Entries taken from a collection

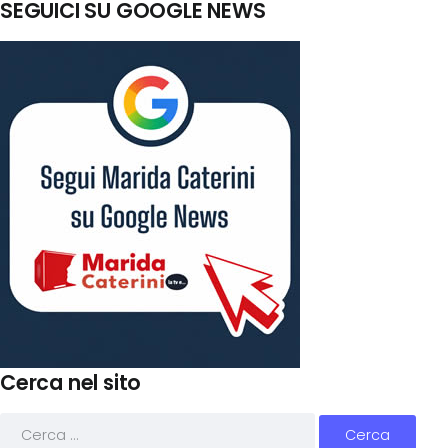
SEGUICI SU GOOGLE NEWS
Cerca nel sito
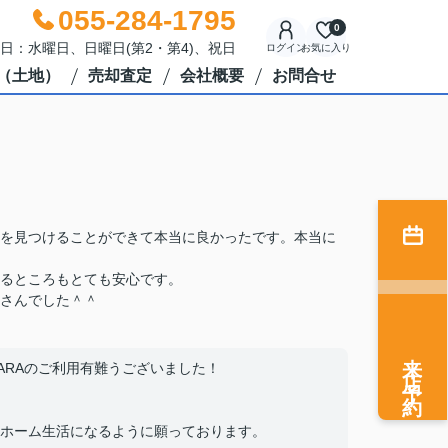
055-284-1795
0
休日：水曜日、日曜日(第2・第4)、祝日
ログイン
お気に入り
（土地）
売却査定
会社概要
お問合せ
を見つけることができて本当に良かったです。本当に
るところもとても安心です。
さんでした＾＾
来店予約
ARAのご利用有難うございました！
ホーム生活になるように願っております。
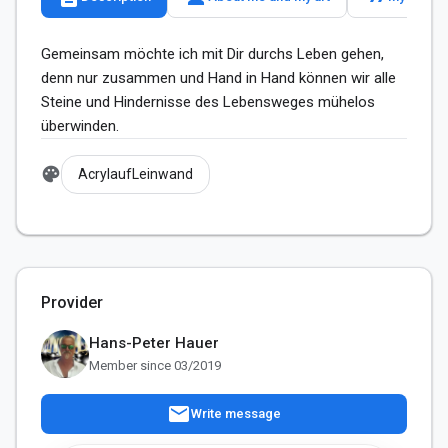
Gemeinsam möchte ich mit Dir durchs Leben gehen, 
denn nur zusammen und Hand in Hand können wir alle 
Steine und Hindernisse des Lebensweges mühelos 
überwinden.
palette
AcrylaufLeinwand
Provider
Hans-Peter Hauer
Member since 03/2019
mail
Write message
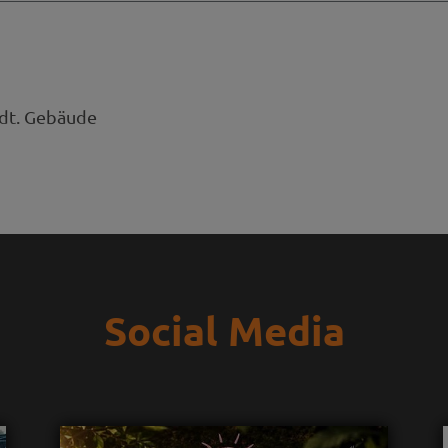
ädt. Gebäude
Social Media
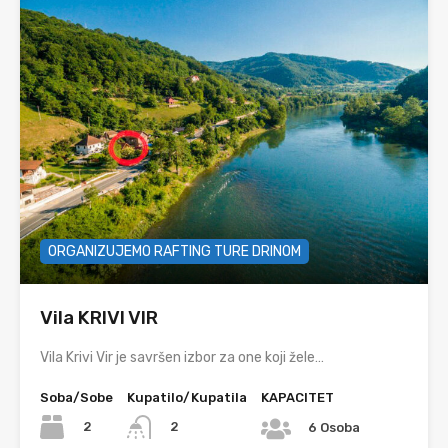
ORGANIZUJEMO RAFTING TURE DRINOM
Vila KRIVI VIR
Vila Krivi Vir je savršen izbor za one koji žele…
Soba/Sobe
Kupatilo/Kupatila
KAPACITET
2
2
6 Osoba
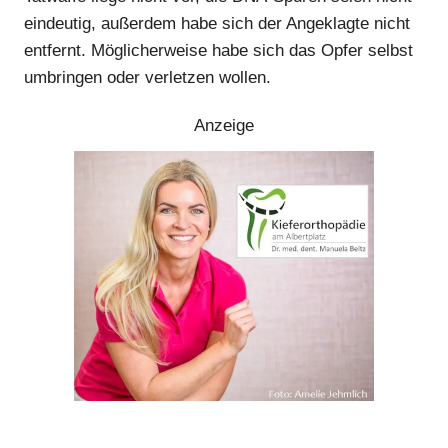
eindeutig, außerdem habe sich der Angeklagte nicht
entfernt. Möglicherweise habe sich das Opfer selbst
umbringen oder verletzen wollen.
Anzeige
Anzeige
Anzeige
Anzeige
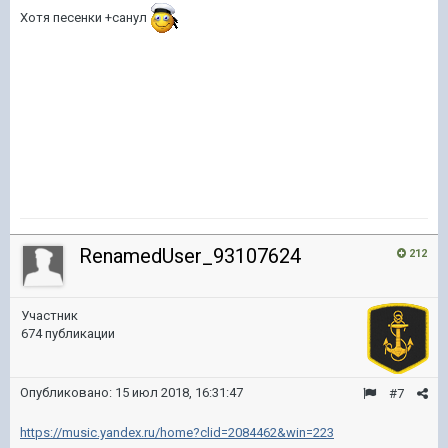
Хотя песенки +санул
RenamedUser_93107624
212
Участник
674 публикации
Опубликовано:
15 июл 2018, 16:31:47
#7
https://music.yandex.ru/home?clid=2084462&win=223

What to work on — Using the entries above, write out exactly the lines from the one with "ädt. Gebäude" through the one with "Хотя песенки +санул", ends included. Leave out any pictures.

Answer space —
ädt. Gebäude
Social Media
ORGANIZUJEMO RAFTING TURE DRINOM
Vila KRIVI VIR
Vila Krivi Vir je savršen izbor za one koji žele…
Soba/Sobe
Kupatilo/Kupatila
KAPACITET
2
2
6 Osoba
eindeutig, außerdem habe sich der Angeklagte nicht
entfernt. Möglicherweise habe sich das Opfer selbst
umbringen oder verletzen wollen.
Anzeige
Anzeige
Anzeige
Anzeige
Хотя песенки +санул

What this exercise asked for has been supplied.